So far the issues I am seeing with host suspend/resume seem to be
graphics and SMP related, issues which XCI does not address.
I would like to get dom0 suspend/resume working with Ubuntu 8.04 or 9.04
running on top of Xen. I have used s2ram, pm-suspend and some
roll-my-own scripts with less than stellar results.

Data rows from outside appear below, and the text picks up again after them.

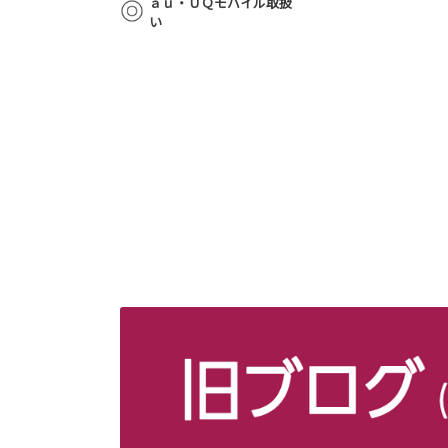
ａｕ・ＵＱモバイル取扱
い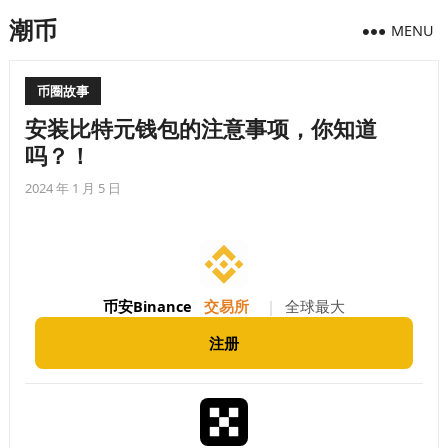
潮币
MENU
币圈故事
安装比特元钱包的注意事项，你知道
吗？！
2024 年 1 月 5 日
币安Binance
交易所
|
全球最大
注册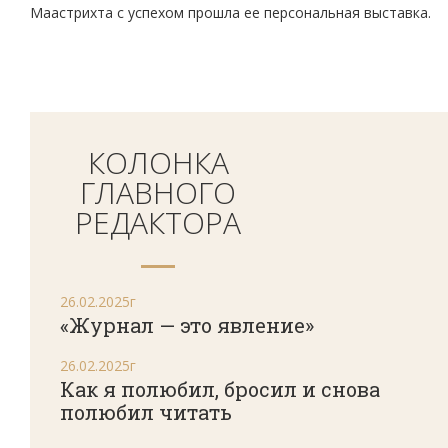
Маастрихта с успехом прошла ее персональная выставка.
КОЛОНКА
ГЛАВНОГО
РЕДАКТОРА
26.02.2025г
«Журнал — это явление»
26.02.2025г
Как я полюбил, бросил и снова
полюбил читать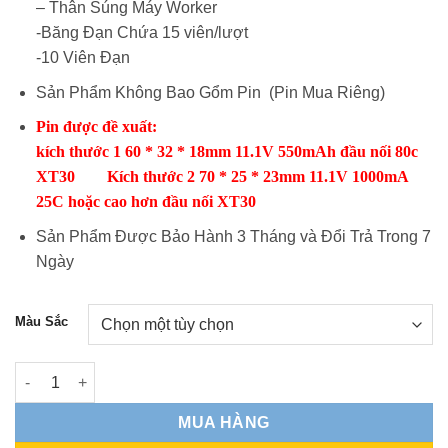
– Thân Súng Máy Worker
-Băng Đạn Chứa 15 viên/lượt
-10 Viên Đạn
Sản Phẩm Không Bao Gổm Pin (Pin Mua Riêng)
Pin được đề xuất:
kích thước 1 60 * 32 * 18mm 11.1V 550mAh đầu nối 80c
XT30
Kích thước 2 70 * 25 * 23mm 11.1V 1000mA
25C hoặc cao hơn đầu nối XT30
Sản Phẩm Được Bảo Hành 3 Tháng và Đổi Trả Trong 7
Ngày
Màu Sắc
Súng Máy Bắn Đạn Xốp WORKER số lượng
MUA HÀNG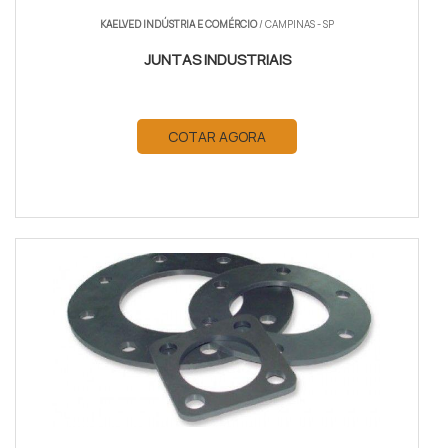
KAELVED INDÚSTRIA E COMÉRCIO
/ CAMPINAS - SP
JUNTAS INDUSTRIAIS
COTAR AGORA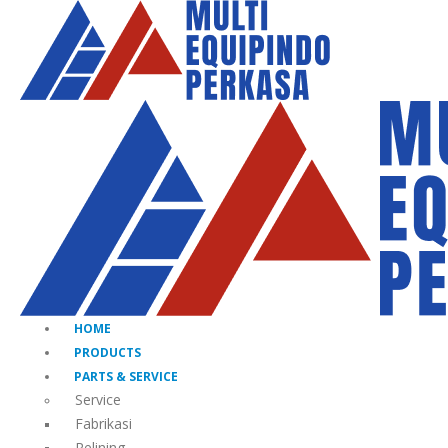
HOME
PRODUCTS
PARTS & SERVICE
Service
Fabrikasi
Relining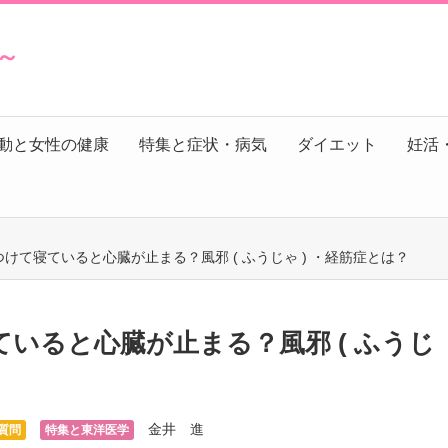
s～
動と女性の健康
特集と症状・病気
ダイエット
妊活
けて寝ていると心臓が止まる？風邪 ( ふうじゃ ) ・経筋症とは？
いると心臓が止まる？風邪 ( ふうじ
金井 進
質問
特集と東洋医学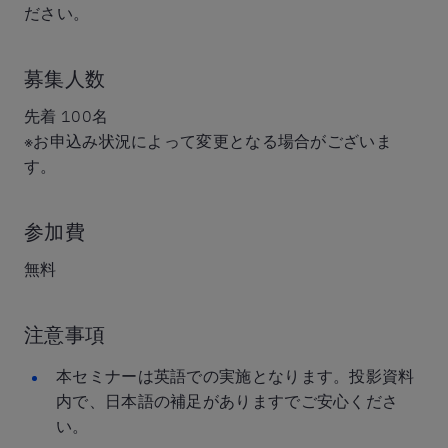
ださい。
募集人数
先着 100名
※お申込み状況によって変更となる場合がございま
す。
参加費
無料
注意事項
本セミナーは英語での実施となります。投影資料
内で、日本語の補足がありますでご安心くださ
い。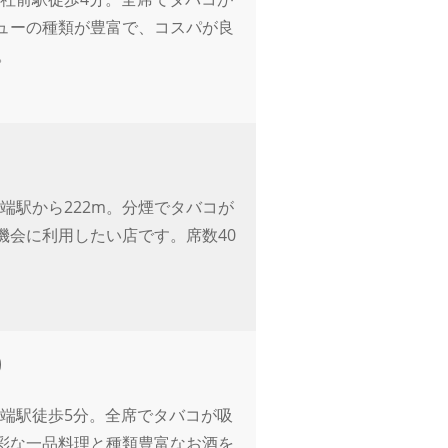
ューの種類が豊富で、コスパが良
。
端駅から222m。分煙でタバコが
機会に利用したい店です。席数40
端駅徒歩5分。全席でタバコが吸
彩な一品料理と種類豊富なお酒を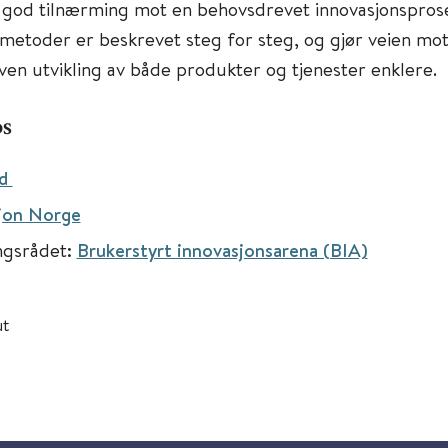
 god tilnærming mot en behovsdrevet innovasjonsprose
metoder er beskrevet steg for steg, og gjør veien mot
en utvikling av både produkter og tjenester enklere.
ps
ed
jon Norge
ngsrådet:
Brukerstyrt innovasjonsarena (BIA)
ut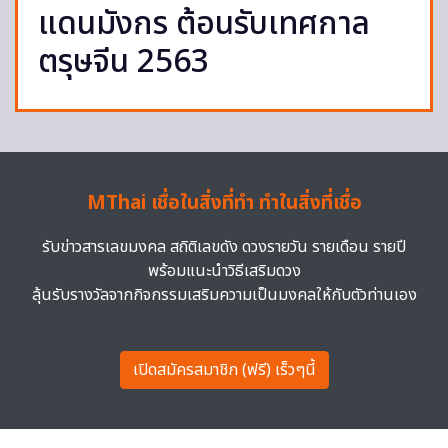
แดนมังกร ต้อนรับเทศกาล
ตรุษจีน 2563
MThai เชื่อในสิ่งที่ทำ ทำในสิ่งที่เชื่อ
รับข่าวสารเลขมงคล สถิติเลขดัง ดวงรายวัน รายเดือน รายปี
พร้อมแนะนำวิธีเสริมดวง
ลุ้นรับรางวัลจากกิจกรรมเสริมความเป็นมงคลให้กับตัวท่านเอง
เปิดสมัครสมาชิก (ฟรี) เร็วๆนี้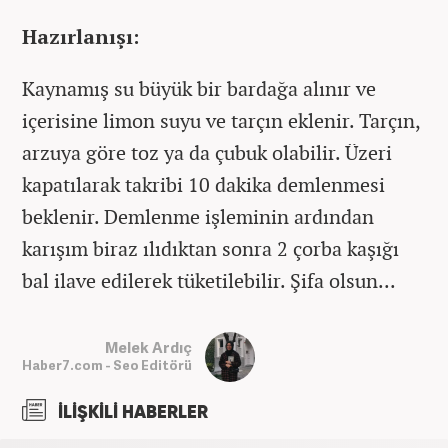
Hazırlanışı:
Kaynamış su büyük bir bardağa alınır ve
içerisine limon suyu ve tarçın eklenir. Tarçın,
arzuya göre toz ya da çubuk olabilir. Üzeri
kapatılarak takribi 10 dakika demlenmesi
beklenir. Demlenme işleminin ardından
karışım biraz ılıdıktan sonra 2 çorba kaşığı
bal ilave edilerek tüketilebilir. Şifa olsun...
Melek Ardıç
Haber7.com - Seo Editörü
İLİŞKİLİ HABERLER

The current issue I am looking at is that Xen's time is not working
after resume. Both clocksource/1 and timer isr/1 print out persistent
"Time went backwards" messages.
- steve
On Wed, 2009-07-01 at 16:41 -0400, Kamala Narasimhan wrote:
> You might want to consider using the XCI build which already takes care of
> this issue. We have added the necessary user mode quirks plus included
> relevant components you would need along with appropriate emulation library
> that would work with 64-bit hypervisor etc.
>
> Kamala
>
> > -----Original Message-----
> > From: xen-devel-bounces@xxxxxxxxxxxxxxxxxxx [mailto:xen-devel-
> > bounces@xxxxxxxxxxxxxxxxxxx] On Behalf Of scorbin
> > Sent: Wednesday, July 01, 2009 2:26 PM
> > To: xen-devel
> > Subject: Re: [Xen-devel] Host S3
> >
> > It looks like suspend.sf.net will not work. The s2ram utility
> > requires /proc/sys/kernel/acpi_sleep_flags which does not exist in the
> > Xen patched Linux kernel. It is removed via CONFIG_ACPI_PV_SLEEP.
> >
> > So how are people using dom0 suspend/resume? Any sample scripts/code?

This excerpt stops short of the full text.